**Records contained in a dataset**.
----------------

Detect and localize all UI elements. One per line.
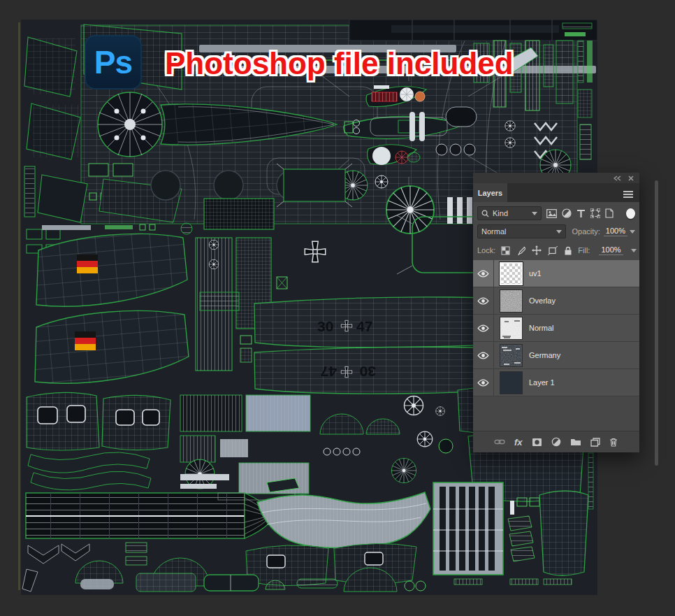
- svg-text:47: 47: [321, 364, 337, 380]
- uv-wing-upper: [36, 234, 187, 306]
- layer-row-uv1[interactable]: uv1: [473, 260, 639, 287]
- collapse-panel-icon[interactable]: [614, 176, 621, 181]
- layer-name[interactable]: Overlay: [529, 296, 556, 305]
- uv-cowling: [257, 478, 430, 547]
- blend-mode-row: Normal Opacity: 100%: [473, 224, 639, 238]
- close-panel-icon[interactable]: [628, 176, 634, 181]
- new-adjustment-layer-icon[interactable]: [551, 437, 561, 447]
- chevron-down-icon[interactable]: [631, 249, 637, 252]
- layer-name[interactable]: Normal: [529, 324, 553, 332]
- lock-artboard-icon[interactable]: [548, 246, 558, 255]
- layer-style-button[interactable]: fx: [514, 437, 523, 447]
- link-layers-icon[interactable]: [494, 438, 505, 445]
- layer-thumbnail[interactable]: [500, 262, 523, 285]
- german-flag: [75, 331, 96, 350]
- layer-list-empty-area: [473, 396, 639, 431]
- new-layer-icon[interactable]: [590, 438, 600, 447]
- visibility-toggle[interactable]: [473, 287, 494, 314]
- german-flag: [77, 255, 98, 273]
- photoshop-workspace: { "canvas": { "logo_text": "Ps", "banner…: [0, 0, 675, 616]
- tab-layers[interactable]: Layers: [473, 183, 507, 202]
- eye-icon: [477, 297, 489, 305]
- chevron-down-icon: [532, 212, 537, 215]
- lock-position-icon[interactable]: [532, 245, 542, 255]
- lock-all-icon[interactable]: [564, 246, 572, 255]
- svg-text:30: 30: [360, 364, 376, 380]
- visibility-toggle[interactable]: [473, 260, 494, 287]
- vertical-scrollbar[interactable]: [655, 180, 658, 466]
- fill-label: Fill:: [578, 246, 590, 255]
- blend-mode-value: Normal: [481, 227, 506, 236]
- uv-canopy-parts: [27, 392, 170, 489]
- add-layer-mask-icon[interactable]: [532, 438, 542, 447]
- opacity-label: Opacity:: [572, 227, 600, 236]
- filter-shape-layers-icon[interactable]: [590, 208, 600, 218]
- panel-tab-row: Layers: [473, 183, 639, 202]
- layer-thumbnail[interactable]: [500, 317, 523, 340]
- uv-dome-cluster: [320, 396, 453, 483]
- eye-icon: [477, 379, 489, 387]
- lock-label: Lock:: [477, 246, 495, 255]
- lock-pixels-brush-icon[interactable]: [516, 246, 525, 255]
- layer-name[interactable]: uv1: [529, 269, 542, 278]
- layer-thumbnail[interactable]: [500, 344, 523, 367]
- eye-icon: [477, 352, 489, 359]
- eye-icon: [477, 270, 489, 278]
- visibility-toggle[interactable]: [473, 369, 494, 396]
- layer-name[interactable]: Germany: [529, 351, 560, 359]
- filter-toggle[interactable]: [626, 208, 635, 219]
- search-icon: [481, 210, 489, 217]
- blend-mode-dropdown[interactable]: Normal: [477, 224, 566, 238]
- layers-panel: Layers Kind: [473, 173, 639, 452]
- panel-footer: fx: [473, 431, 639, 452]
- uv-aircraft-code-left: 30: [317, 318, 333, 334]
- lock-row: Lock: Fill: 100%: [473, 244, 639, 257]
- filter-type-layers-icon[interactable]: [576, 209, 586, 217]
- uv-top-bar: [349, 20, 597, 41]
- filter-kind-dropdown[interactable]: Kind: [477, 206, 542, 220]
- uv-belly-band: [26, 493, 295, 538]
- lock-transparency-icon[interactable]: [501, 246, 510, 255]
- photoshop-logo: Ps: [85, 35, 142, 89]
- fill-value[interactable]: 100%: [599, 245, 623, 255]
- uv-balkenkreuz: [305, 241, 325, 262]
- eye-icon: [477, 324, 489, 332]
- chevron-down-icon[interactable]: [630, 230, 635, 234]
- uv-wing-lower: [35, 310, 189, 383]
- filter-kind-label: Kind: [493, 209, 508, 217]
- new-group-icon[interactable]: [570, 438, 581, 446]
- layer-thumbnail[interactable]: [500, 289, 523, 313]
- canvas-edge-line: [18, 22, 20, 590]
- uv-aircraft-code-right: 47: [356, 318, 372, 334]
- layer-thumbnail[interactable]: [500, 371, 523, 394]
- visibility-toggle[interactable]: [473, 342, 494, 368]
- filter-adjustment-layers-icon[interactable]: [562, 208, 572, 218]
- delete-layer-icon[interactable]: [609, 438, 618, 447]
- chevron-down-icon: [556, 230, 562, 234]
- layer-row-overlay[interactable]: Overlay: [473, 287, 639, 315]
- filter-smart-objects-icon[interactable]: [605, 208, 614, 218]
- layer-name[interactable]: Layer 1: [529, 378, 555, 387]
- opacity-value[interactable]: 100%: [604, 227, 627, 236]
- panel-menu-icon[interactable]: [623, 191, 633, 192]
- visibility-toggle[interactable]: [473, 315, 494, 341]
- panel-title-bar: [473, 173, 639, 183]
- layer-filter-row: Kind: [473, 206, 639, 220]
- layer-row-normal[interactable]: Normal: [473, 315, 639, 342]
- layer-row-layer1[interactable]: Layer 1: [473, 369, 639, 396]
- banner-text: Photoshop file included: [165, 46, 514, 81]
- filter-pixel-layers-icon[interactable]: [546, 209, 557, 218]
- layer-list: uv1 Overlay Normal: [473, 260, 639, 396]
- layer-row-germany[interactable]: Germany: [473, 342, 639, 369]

----------------

**Work instruction**. Pull out every line of the records that includes the string "visibility".

**Reply to the exercise**.
- visibility-toggle[interactable]: [473, 287, 494, 314]
- visibility-toggle[interactable]: [473, 260, 494, 287]
- visibility-toggle[interactable]: [473, 369, 494, 396]
- visibility-toggle[interactable]: [473, 342, 494, 368]
- visibility-toggle[interactable]: [473, 315, 494, 341]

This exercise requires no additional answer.